Naar het oordeel van de rechtbank was de verplichting tot het voeren van een kasadministratie in het onderhavige geval zeker van toepassing, nu onweersproken is komen vast te staan dat eiseres haar gehele omzet in contanten ontving, aangezien binnen haar onderneming andere vormen van betaling niet tot de mogelijkheden behoorden. Met het oog op deze omstandigheid sluit de rechtbank zich tevens aan bij de stelling van verweerder dat in casu hoge kwaliteitseisen aan de kasadministratie dienden te worden gesteld.
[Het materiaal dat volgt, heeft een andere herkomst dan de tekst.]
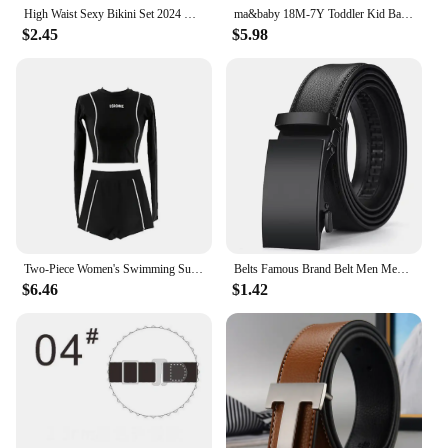
High Waist Sexy Bikini Set 2024 Biquini Swimwear Women Two Pieces Swimsuit Floral Beachwear V-Neck Bathing Suits Female
ma&baby 18M-7Y Toddler Kid Baby Girls Bikinis Sets Watermelon Ruffle Tops Shorts Swimwear Summer Beachwear Bathing Suit
$2.45
$5.98
Two-Piece Women's Swimming Suit Ladies Patchwork Long Sleeve Swimwear Sports Pool Beachwear Two Piece Swimsuit With Shorts
Belts Famous Brand Belt Men Mens Belts Quality Genuine Luxury Leather Belt For Men Belt Male Strap Male Metal Automatic Buckle
$6.46
$1.42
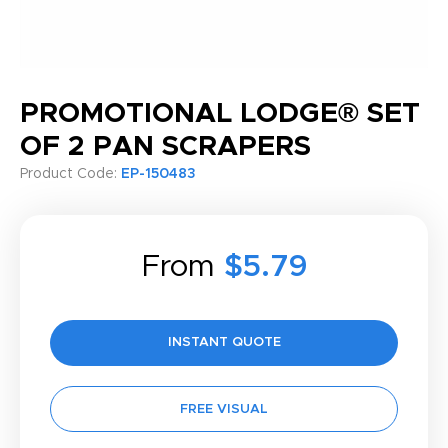
PROMOTIONAL LODGE® SET
OF 2 PAN SCRAPERS
Product Code:
EP-150483
From
$5.79
INSTANT QUOTE
FREE VISUAL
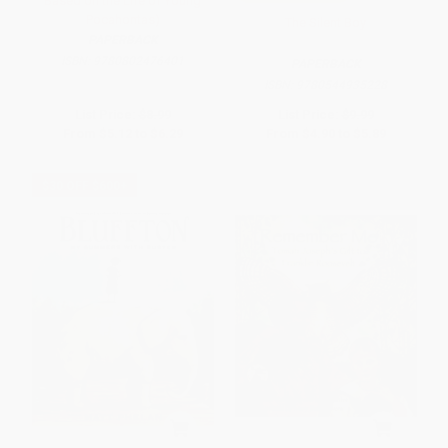
Based on the Life of Young
Pocahontas)
The Silent Boy
PAPERBACK
ISBN:
9780802476401
PAPERBACK
ISBN:
9780544935228
List Price:
$8.99
List Price:
$9.99
From
$5.12
to
$6.29
From
$4.90
to
$5.89
$30 OFF $600+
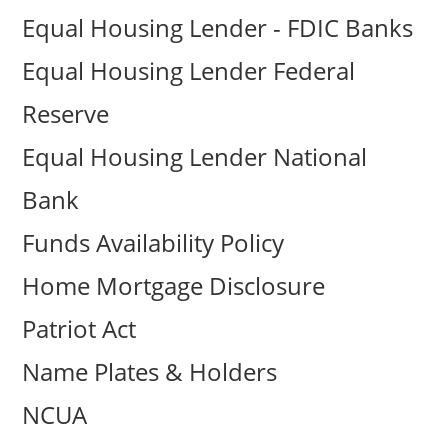
Equal Housing Lender - FDIC Banks
Equal Housing Lender Federal
Reserve
Equal Housing Lender National
Bank
Funds Availability Policy
Home Mortgage Disclosure
Patriot Act
Name Plates & Holders
NCUA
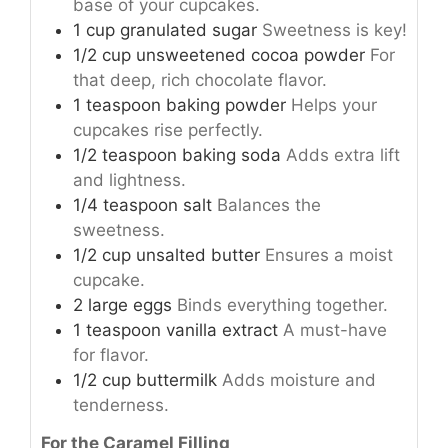
base of your cupcakes.
1
cup
granulated sugar
Sweetness is key!
1/2
cup
unsweetened cocoa powder
For
that deep, rich chocolate flavor.
1
teaspoon
baking powder
Helps your
cupcakes rise perfectly.
1/2
teaspoon
baking soda
Adds extra lift
and lightness.
1/4
teaspoon
salt
Balances the
sweetness.
1/2
cup
unsalted butter
Ensures a moist
cupcake.
2
large
eggs
Binds everything together.
1
teaspoon
vanilla extract
A must-have
for flavor.
1/2
cup
buttermilk
Adds moisture and
tenderness.
For the Caramel Filling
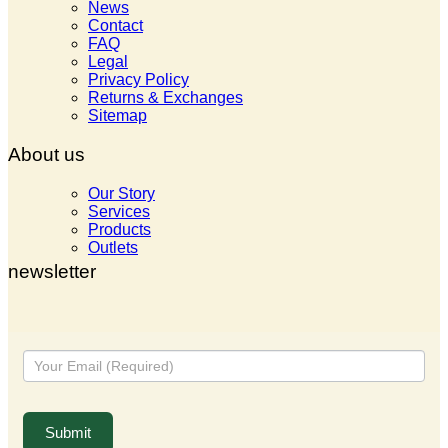
News
Contact
FAQ
Legal
Privacy Policy
Returns & Exchanges
Sitemap
About us
Our Story
Services
Products
Outlets
newsletter
Newsletter
Submit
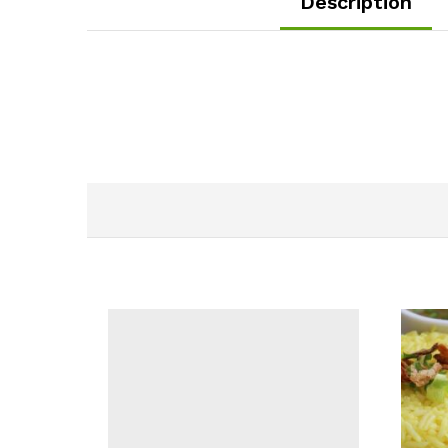
Description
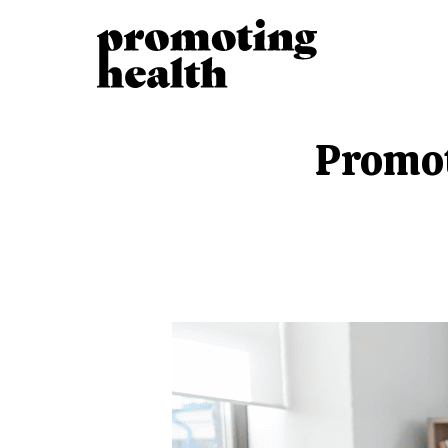
Promot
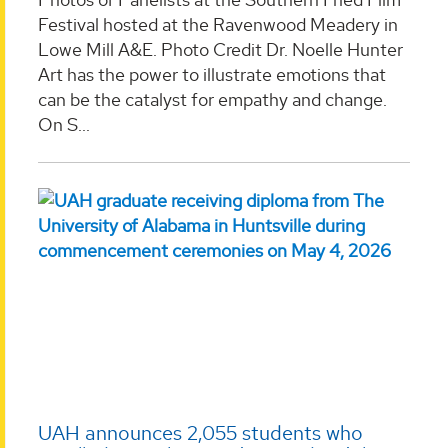
Festival hosted at the Ravenwood Meadery in
Lowe Mill A&E. Photo Credit Dr. Noelle Hunter
Art has the power to illustrate emotions that
can be the catalyst for empathy and change.
On S...
UAH announces 2,055 students who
3.4 Eiseres hield haar kasadministratie bij op de wijze zoals hiervoor omschreven bij punt 1.11. Zij voerde aan de hand van de Z-aanslagen op de kassa de ontvangsten in de computer in en deze werden per week in het grootboek verwerkt. Bij controle door verweerder bleek dat de kassarollen, met daarop de gegevens van de individuele transacties en eventuele correcties daarop, door eiseres niet zijn bewaard. Tevens zijn bij de controle geen vastleggingen aangetroffen van het feitelijk aanwezige kassaldo. Namens eiseres is niet aangevoerd dat dergelijke tellingen van de kas werden gedaan, zodat het ervoor moet worden gehouden dat niet met enige regelmaat werd nagegaan of er aansluiting bestond tussen het boekhoudkundig kassaldo en het feitelijk aanwezige kassaldo. Naar het oordeel van de rechtbank is enerzijds door het ontbreken van de kassarollen en anderzijds door het ontbreken van vastleggingen inzake het feitelijke kassaldo controle achteraf op de volledigheid van de omzet niet mogelijk.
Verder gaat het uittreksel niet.